In-depth analysis of python timed killing process and analysis of python Process
Previously, I wrote a python script to use selenium + phantomjs to crawl a New post. During the page loop pulling process, phantomjs is always blocked and the maximum wait time setting using WebDriverWait is invalid. No improvement in replacing phantomjs with firefox
Because this script will not be used for a long time, a temporary method is adopted to create a new sub-thread to kill the phantomjs process at a fixed cycle, so that selenium will return after the block does not exceed this cycle at most. Of course, make some fine-tuning in the crawler script to prevent some URLs from being skipped.
The sched module is used for scheduled task execution. Many people compare it with crontab.
Command to kill a specific process
Copy codeThe Code is as follows:
The kill-9 pid command can terminate the corresponding pid process unconditionally.
Obtain the process pid named phantomjs
Ps command to list process information
Grep filters process information with the specified name.
Awk '{print $2}' extracts the pid information of the second column
The final command is: kill-9 'ps-aux | grep phantomjs | awk '{print $2 }''
Python can use OS. system () to execute shell commands.
Use sched module to execute tasks cyclically
The sched module uses heapq to save the event queue. The event type is namedtuple.
Sched requires two functions, one for obtaining time changes, and the other for waiting for a period of time, which can be customized.
Basic API
The sched. scheduler (time_func, sleep_func) function returns a scheduler object. timefunc is a timing function that returns numbers, and sleepfunc can accept this parameter and delay the corresponding time.
Sched。. enter (delay, priority, action, argument) after the delay period, call the action with the argument parameter. argument must be a tuple. To run at a fixed time, call scheduler. enterabs
Schedcel. cancel (event) cancels a scheduled task. Event is the return value of the enter function.
Scheduler. run ()
Task time overlaps
A block may take some time to execute a task.
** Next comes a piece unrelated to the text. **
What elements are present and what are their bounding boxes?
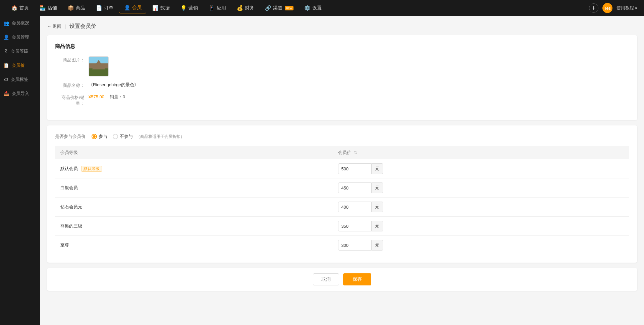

After the task is returned, it may have exceeded the scheduled time of the next task. In this case, the next task will be executed immediately without skipping.
Periodical execution
Similar to recursive calls, write a wrapper function and schedule the next task again in the task.
def wrapper(func, delay):scheduler.enter(delay, 0, wrapper, (func, delay))func()
Final code
import os, time, schedschedule = sched.scheduler(time.time, time.sleep)cmd = '''kill -9 `ps -aux|grep phantomjs|awk '{print $2}'`'''def recycle_eval(c, inc):schedule.enter(inc, 0, recycle_eval, (c, inc))os.system(c)print time.ctime(),'phantomjs killed'if __name__ == '__main__':inc = 180schedule.enter(inc, 0, recycle_eval, (cmd, inc))schedule.run()
The above is a small series of knowledge about the python timed kill process, hoping to help you!